═════ THE RECORDS

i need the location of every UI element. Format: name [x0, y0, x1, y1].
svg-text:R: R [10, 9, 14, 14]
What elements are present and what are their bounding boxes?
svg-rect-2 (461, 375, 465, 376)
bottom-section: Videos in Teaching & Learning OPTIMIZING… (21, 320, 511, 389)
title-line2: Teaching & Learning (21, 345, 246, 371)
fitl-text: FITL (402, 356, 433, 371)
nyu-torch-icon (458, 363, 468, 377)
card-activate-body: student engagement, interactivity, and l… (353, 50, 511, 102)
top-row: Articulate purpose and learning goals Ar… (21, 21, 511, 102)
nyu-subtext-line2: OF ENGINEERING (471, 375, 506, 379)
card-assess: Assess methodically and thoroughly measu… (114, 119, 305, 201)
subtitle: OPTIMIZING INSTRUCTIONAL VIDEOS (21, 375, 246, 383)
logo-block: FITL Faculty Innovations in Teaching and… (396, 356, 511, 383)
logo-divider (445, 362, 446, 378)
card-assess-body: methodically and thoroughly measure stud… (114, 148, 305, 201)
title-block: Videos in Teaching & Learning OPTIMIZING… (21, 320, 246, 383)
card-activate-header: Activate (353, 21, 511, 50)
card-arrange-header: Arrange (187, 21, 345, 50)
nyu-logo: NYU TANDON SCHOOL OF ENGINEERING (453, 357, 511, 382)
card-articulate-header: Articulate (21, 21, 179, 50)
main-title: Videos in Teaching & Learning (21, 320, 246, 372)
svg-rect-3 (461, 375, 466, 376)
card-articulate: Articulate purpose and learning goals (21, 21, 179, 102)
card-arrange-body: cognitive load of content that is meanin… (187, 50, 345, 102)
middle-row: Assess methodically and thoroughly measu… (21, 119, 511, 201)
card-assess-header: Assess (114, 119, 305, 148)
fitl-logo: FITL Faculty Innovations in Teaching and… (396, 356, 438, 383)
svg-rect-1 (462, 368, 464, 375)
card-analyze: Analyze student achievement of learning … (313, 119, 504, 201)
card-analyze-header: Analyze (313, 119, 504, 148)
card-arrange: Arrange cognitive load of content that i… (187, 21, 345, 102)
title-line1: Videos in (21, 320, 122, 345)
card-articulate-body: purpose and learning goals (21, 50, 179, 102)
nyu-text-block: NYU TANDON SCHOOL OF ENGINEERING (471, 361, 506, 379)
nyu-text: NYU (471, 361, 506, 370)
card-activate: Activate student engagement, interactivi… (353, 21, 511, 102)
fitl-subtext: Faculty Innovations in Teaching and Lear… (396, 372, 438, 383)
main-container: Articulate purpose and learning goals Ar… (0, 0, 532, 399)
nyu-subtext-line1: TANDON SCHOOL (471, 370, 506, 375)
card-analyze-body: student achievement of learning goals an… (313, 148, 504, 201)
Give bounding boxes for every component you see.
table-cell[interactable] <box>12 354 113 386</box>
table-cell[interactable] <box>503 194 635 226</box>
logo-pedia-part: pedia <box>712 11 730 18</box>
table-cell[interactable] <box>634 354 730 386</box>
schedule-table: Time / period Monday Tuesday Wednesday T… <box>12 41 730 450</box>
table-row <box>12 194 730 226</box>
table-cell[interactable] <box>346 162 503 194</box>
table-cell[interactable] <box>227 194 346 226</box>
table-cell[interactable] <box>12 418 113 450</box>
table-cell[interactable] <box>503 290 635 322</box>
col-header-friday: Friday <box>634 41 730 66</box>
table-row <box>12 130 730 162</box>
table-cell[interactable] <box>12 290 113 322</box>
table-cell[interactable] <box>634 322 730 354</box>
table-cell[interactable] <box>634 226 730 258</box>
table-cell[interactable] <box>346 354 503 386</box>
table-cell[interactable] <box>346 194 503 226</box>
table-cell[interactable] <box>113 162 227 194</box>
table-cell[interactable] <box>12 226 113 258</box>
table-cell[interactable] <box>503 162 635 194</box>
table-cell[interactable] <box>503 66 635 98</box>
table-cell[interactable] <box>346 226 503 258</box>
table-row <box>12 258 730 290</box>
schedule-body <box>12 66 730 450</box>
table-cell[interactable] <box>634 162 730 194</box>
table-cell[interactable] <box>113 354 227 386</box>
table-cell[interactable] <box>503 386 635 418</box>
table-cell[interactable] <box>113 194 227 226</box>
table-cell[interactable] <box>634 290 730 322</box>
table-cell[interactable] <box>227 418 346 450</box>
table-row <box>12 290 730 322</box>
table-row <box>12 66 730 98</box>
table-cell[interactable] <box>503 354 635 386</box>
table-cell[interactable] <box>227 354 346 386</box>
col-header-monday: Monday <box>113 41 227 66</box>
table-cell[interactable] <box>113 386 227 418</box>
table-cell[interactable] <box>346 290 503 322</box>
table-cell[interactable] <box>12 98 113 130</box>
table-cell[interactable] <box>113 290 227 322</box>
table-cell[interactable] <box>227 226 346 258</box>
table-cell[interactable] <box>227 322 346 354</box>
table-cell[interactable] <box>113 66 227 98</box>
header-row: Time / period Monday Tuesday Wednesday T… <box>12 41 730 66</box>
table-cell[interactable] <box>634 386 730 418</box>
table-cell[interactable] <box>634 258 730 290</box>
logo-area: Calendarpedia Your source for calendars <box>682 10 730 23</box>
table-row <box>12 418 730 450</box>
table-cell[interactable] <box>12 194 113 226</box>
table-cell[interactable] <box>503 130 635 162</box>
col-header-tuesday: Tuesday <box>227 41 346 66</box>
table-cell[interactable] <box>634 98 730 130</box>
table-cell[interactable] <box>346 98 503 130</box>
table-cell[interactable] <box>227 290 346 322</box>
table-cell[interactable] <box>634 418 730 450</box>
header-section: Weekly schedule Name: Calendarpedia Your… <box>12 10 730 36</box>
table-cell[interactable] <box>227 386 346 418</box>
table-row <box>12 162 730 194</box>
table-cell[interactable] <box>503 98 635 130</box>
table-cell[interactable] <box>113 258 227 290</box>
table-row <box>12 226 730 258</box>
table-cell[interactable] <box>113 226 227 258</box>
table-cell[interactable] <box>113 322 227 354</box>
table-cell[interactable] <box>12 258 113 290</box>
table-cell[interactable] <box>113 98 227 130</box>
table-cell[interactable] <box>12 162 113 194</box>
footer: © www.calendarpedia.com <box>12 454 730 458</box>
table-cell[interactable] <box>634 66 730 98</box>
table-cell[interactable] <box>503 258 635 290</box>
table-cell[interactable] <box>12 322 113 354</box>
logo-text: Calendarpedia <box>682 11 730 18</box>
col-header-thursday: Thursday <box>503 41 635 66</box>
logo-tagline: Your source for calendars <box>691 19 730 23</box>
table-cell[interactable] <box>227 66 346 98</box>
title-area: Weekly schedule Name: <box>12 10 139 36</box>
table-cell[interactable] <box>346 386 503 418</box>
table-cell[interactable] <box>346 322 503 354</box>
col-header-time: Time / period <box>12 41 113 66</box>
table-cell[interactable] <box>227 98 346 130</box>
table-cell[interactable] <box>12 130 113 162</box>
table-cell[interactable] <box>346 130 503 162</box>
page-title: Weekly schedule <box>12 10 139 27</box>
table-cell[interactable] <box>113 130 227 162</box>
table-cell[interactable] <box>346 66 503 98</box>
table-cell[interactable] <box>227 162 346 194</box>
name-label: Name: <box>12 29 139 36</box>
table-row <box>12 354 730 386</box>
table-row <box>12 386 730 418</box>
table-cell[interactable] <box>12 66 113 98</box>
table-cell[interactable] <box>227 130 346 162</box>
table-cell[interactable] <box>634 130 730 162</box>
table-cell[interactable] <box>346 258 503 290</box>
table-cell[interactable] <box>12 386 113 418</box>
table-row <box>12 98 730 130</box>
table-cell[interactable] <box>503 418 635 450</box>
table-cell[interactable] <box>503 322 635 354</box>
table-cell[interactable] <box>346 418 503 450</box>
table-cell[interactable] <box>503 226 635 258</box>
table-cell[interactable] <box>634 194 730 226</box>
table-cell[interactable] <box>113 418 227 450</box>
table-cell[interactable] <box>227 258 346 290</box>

══════════

### EXERCISE GOAL
From the records above, pull out each line that has "OPTIMIZING".

### ANSWER
bottom-section: Videos in Teaching & Learning OPTIMIZING… (21, 320, 511, 389)
subtitle: OPTIMIZING INSTRUCTIONAL VIDEOS (21, 375, 246, 383)
title-block: Videos in Teaching & Learning OPTIMIZING… (21, 320, 246, 383)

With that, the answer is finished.